Bugünkü Yazarlar Tüm Yazarlar
Özcan YENİÇERİ

Özcan YENİÇERİ

İngiliz Tim içmiş, Türk de bakmış!

Hürriyet Gazetesi 26 Mayıs tarihli manşetini “Tim İçti, Biz Baktık” olarak atmış. Hürriyet muhabirleri, İngiliz arkadaşları Tim’le birlikte Sultanahmet’te bir otele gitmişler. İngiliz Tim’e bira ve içki servisi yapılmış, Hürriyet muhabirlerine bira verilmemiş.  “Biri içer biri bakar kıyamet bundan kopar” örneğinde olduğu gibi Hürriyet muhabirleri de gazeteleriyle birlikte kıyameti koparmışlar.

“Dubai Uygulaması”!
Hürriyet Gazetesi bu durumu yalnızca yabancılara içki verilen  “Dubai Uygulaması” olarak nitelendirmiştir. Bu büyük hatayı hatta skandalı (!) manşete çekerek üzerine üzerine gitmişlerdi. Hem de ne gidiş! Gazete üç kez bu büyük sorunu (!) manşetine taşımış. Türk’e bira satmama olayına “Tim İçti, Biz Baktık” manşetiyle yetkililerin dikkatini çekmiş, yine bir başka kez  “Sultanahmet’te Dubai Usulü”  manşetiyle olayın üzerine gitmiştir.

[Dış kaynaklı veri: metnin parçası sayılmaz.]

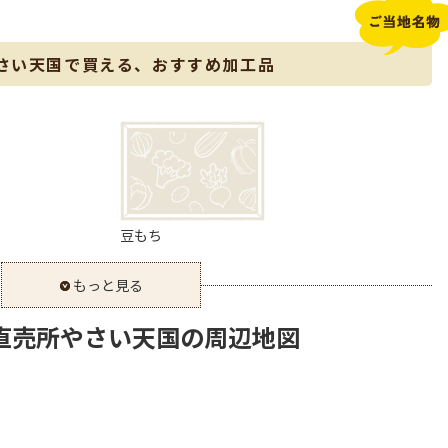
さい天国で買える、おすすめ加工品
豆もち
もっと見る
直売所やさい天国の周辺地図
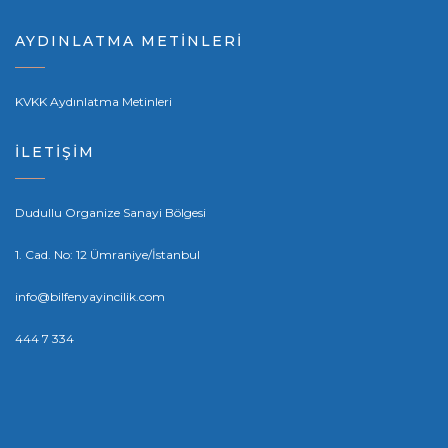
AYDINLATMA METİNLERİ
KVKK Aydınlatma Metinleri
İLETİŞİM
Dudullu Organize Sanayi Bölgesi
1. Cad. No: 12 Ümraniye/İstanbul
info@bilfenyayincilik.com
444 7 334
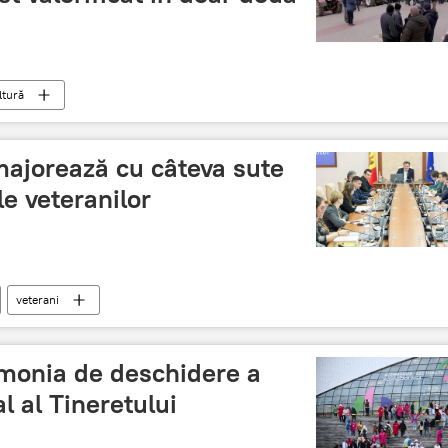
ltură
ajorează cu câteva sute
le veteranilor
veterani
emonia de deschidere a
l al Tineretului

Bakan ve Başbakan Devrede!
Başbakan’ın bu durumu “Densizlik” olarak nitelendiren söylemini de üçüncü kez Hürriyet Gazetesi, manşetine taşımıştır. Hürriyet muhabirlerinin çakır keyif olmalarına karşı ayıp etmenin affedilir bir iş olmadığı da böylece kanıtlanmıştır. Muhabirlerin bira keyiflerinin engellenmesine, daha da vahimi (!) yabancılar yanında küçük düşürülmesine bakan müdahil olmuş. Olaya Kültür ve Turizm Bakanı el koymuştur. Bakan “olay doğrudur. Olaya dini bir süs verilmemeli. Turizmde Türkiye’yi dünyanın yükselen trendi yapmaya uğraşırken, böyle üzücü olaylara asla müsamaha gösterilmeyecektir” diye de beyanat vermiştir.
Nihayetinde Hürriyet Gazetesi “Yerli müşteriye içki servisimiz yok” diyerek Dubai modeli uygulayan otele “ruhsata aykırı faaliyet” nedeniyle üç gün kapatma cezası verildiğini okurlarına duyurmuştur. 
Bu değerli muhabirlerin içki zevklerinin çiğnenmesinden daha çok laikliğin mahvolmasına (!) neden olacağı için Hürriyet, bu olayın üzerine üzerine gittiği vurgusunu yapmıştır. Nitekim gazete laiklik ilkesine olan bağlılığından dolayı sorumlu gazetecilik (!) örneği vererek bir bardak birayı, devlet sorunu haline getirmeyi başarmıştır.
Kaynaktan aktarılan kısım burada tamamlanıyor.